[PROBLEM DESCRIPTION] Repeat exactly every line that comes at or after the line containing "pixels, height=1817 pixels.", through the end of the entries below.

Start of Block

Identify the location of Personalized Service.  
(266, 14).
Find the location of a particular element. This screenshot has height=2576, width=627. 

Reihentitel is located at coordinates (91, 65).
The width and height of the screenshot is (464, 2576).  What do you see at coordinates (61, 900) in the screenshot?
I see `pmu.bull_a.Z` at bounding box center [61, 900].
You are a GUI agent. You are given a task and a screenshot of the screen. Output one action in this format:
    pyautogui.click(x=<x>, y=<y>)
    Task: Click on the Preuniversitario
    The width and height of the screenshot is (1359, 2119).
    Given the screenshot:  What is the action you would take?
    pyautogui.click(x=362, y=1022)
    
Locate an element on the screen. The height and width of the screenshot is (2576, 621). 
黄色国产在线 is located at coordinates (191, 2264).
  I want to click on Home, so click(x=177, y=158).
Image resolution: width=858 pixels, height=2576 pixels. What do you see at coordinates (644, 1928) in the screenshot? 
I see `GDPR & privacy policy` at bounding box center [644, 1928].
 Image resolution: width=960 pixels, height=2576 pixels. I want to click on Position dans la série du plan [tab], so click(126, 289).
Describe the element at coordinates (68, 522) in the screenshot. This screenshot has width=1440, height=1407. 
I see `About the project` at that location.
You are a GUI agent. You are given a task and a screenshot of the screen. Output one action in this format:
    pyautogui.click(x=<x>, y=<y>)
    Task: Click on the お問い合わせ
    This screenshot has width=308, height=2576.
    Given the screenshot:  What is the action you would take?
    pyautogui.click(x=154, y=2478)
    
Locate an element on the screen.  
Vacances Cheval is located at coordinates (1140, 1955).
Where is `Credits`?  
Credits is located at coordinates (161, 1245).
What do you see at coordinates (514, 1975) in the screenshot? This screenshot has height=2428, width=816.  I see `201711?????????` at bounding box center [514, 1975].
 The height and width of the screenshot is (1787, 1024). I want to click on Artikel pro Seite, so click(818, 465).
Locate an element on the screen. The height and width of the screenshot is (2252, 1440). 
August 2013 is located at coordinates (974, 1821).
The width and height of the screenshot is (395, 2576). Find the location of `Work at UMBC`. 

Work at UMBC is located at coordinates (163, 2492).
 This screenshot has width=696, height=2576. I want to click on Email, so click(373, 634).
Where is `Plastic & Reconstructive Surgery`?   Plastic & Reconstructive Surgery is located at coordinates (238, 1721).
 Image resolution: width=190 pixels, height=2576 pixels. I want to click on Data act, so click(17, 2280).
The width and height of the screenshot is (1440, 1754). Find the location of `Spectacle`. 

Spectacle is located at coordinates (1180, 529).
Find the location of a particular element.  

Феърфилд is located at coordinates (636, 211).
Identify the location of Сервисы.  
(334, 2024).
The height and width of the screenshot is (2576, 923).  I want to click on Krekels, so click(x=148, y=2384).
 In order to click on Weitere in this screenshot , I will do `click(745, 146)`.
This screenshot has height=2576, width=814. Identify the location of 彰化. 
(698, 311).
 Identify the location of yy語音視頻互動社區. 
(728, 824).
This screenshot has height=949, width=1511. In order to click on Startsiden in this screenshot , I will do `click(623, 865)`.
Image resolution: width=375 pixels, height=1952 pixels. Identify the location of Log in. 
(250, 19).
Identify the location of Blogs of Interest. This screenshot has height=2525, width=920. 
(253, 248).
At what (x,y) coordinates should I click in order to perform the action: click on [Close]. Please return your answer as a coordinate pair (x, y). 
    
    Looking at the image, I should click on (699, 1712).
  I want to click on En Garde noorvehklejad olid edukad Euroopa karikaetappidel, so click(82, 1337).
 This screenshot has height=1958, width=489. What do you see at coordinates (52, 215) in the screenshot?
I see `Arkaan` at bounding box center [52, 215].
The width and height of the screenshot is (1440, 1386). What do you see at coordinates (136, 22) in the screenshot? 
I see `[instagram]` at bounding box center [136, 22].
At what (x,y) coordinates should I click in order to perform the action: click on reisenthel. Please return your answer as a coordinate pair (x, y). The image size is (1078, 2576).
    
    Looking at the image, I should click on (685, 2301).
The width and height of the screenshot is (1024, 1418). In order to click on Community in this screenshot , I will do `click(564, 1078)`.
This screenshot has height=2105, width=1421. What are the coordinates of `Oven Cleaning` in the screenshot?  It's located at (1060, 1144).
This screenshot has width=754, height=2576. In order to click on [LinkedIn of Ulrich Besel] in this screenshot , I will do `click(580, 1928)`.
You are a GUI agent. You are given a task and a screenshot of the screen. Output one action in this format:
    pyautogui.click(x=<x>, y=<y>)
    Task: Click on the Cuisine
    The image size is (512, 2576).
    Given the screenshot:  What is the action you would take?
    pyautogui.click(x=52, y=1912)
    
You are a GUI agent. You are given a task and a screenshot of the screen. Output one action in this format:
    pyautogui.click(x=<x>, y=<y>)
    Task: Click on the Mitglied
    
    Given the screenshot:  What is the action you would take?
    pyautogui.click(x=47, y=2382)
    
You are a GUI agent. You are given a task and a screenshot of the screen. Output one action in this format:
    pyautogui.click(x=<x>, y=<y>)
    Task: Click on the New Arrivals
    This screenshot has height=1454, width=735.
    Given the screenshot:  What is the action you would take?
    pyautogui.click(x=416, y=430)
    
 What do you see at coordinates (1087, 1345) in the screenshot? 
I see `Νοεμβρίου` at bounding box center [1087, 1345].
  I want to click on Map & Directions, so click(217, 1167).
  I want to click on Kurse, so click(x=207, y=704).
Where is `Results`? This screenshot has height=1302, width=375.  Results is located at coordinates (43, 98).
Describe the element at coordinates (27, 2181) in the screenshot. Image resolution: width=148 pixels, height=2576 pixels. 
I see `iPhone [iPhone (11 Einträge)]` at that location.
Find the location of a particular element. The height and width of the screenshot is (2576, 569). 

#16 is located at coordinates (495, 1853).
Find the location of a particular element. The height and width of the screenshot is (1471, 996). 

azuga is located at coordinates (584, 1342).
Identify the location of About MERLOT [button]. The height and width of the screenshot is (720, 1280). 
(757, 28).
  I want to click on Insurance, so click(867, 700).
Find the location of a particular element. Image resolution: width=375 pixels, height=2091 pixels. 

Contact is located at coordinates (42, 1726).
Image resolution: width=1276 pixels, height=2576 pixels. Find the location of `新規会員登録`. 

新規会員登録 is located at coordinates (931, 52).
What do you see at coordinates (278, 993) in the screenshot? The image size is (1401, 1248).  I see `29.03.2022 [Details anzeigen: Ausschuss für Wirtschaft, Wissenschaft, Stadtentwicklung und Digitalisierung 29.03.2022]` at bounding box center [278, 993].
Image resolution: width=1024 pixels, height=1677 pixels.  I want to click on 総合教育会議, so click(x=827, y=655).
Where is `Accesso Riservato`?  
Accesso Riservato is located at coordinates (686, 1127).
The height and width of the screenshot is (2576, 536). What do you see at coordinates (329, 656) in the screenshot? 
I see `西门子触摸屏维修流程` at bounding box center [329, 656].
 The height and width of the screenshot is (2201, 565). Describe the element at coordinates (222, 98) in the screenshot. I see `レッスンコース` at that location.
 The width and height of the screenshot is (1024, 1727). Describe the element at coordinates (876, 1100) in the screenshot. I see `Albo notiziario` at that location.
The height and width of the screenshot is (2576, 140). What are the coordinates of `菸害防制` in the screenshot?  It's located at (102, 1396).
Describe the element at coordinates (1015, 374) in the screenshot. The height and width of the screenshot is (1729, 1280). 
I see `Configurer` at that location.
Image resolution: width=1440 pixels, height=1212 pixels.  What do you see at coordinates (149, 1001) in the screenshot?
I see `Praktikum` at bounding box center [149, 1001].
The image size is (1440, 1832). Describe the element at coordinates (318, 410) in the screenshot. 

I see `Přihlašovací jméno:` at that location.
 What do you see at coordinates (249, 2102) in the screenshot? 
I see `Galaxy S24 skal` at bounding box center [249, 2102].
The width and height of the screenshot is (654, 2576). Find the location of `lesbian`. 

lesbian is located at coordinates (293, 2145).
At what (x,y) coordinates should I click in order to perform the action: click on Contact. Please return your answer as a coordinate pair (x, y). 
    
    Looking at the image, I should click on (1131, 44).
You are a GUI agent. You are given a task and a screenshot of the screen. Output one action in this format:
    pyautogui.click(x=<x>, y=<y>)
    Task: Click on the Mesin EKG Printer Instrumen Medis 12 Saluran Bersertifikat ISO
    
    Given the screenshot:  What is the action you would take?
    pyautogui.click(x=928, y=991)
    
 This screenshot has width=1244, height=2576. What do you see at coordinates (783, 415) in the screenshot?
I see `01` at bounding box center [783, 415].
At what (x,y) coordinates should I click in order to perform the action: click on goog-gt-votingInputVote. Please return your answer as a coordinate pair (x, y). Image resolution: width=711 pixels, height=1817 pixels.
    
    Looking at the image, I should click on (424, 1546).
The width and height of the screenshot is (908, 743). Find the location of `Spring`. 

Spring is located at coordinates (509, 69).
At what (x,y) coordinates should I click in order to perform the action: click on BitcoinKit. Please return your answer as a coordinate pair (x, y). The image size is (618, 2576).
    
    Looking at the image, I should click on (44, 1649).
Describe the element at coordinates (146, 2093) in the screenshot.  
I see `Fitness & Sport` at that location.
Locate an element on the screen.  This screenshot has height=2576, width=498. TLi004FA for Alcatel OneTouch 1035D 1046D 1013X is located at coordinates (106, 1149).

End of Block

[ANSWER FOR THE TASK]
At what (x,y) coordinates should I click in order to perform the action: click on goog-gt-votingInputVote. Please return your answer as a coordinate pair (x, y). Image resolution: width=711 pixels, height=1817 pixels.
    
    Looking at the image, I should click on (424, 1546).
The width and height of the screenshot is (908, 743). Find the location of `Spring`. 

Spring is located at coordinates (509, 69).
At what (x,y) coordinates should I click in order to perform the action: click on BitcoinKit. Please return your answer as a coordinate pair (x, y). The image size is (618, 2576).
    
    Looking at the image, I should click on (44, 1649).
Describe the element at coordinates (146, 2093) in the screenshot.  
I see `Fitness & Sport` at that location.
Locate an element on the screen.  This screenshot has height=2576, width=498. TLi004FA for Alcatel OneTouch 1035D 1046D 1013X is located at coordinates (106, 1149).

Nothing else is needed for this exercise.